**EXERCISE PROMPT:** Repeat exactly the line that contains "Segment: esophagus. Return" and every line after it, down to the last line of the entries below. Do not include pictures.

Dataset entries
_ _ _ _ _ _ _

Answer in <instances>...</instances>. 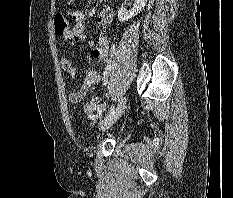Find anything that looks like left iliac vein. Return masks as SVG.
Returning <instances> with one entry per match:
<instances>
[{
  "label": "left iliac vein",
  "instance_id": "obj_1",
  "mask_svg": "<svg viewBox=\"0 0 233 198\" xmlns=\"http://www.w3.org/2000/svg\"><path fill=\"white\" fill-rule=\"evenodd\" d=\"M126 107V97H122L118 104L117 107L114 109L113 113L103 121H101L99 125V129L102 131H105L109 127H111L117 120L121 117L124 109Z\"/></svg>",
  "mask_w": 233,
  "mask_h": 198
}]
</instances>
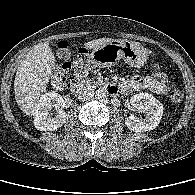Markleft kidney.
<instances>
[{
    "instance_id": "1",
    "label": "left kidney",
    "mask_w": 195,
    "mask_h": 195,
    "mask_svg": "<svg viewBox=\"0 0 195 195\" xmlns=\"http://www.w3.org/2000/svg\"><path fill=\"white\" fill-rule=\"evenodd\" d=\"M130 104L135 111L145 114L144 119H140L134 115L125 119V124L130 130L146 132L158 126L163 115V105L152 94H135L131 97Z\"/></svg>"
}]
</instances>
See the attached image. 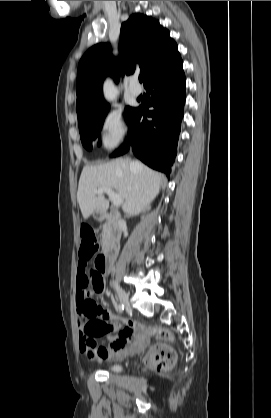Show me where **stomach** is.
Here are the masks:
<instances>
[{"mask_svg": "<svg viewBox=\"0 0 271 418\" xmlns=\"http://www.w3.org/2000/svg\"><path fill=\"white\" fill-rule=\"evenodd\" d=\"M95 218L99 220L100 219V216L96 215Z\"/></svg>", "mask_w": 271, "mask_h": 418, "instance_id": "1", "label": "stomach"}]
</instances>
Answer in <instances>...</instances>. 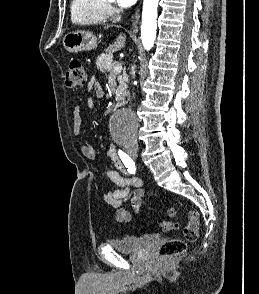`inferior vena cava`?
<instances>
[{"label":"inferior vena cava","mask_w":259,"mask_h":294,"mask_svg":"<svg viewBox=\"0 0 259 294\" xmlns=\"http://www.w3.org/2000/svg\"><path fill=\"white\" fill-rule=\"evenodd\" d=\"M134 143L137 144V140H135Z\"/></svg>","instance_id":"1"}]
</instances>
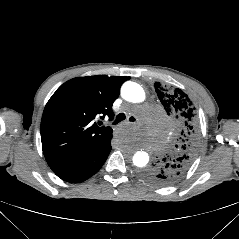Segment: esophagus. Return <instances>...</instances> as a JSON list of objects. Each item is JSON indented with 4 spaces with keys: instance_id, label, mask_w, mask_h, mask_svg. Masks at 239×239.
I'll return each instance as SVG.
<instances>
[{
    "instance_id": "1",
    "label": "esophagus",
    "mask_w": 239,
    "mask_h": 239,
    "mask_svg": "<svg viewBox=\"0 0 239 239\" xmlns=\"http://www.w3.org/2000/svg\"><path fill=\"white\" fill-rule=\"evenodd\" d=\"M121 135H122V132H121V130H119V129H114V130L112 131V136H113L114 138H119V137H121Z\"/></svg>"
}]
</instances>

_ _ _ _ _ _ _

**RESPONSE:**
Segment: esophagus. Return <instances>...</instances> as a JSON list of objects. Each item is JSON indented with 4 spaces with keys: instance_id, label, mask_w, mask_h, mask_svg. Masks at 239×239.
I'll return each instance as SVG.
<instances>
[{
    "instance_id": "1",
    "label": "esophagus",
    "mask_w": 239,
    "mask_h": 239,
    "mask_svg": "<svg viewBox=\"0 0 239 239\" xmlns=\"http://www.w3.org/2000/svg\"><path fill=\"white\" fill-rule=\"evenodd\" d=\"M121 135H122V132H121V130H119V129H114V130L112 131V136H113L114 138H119V137H121Z\"/></svg>"
}]
</instances>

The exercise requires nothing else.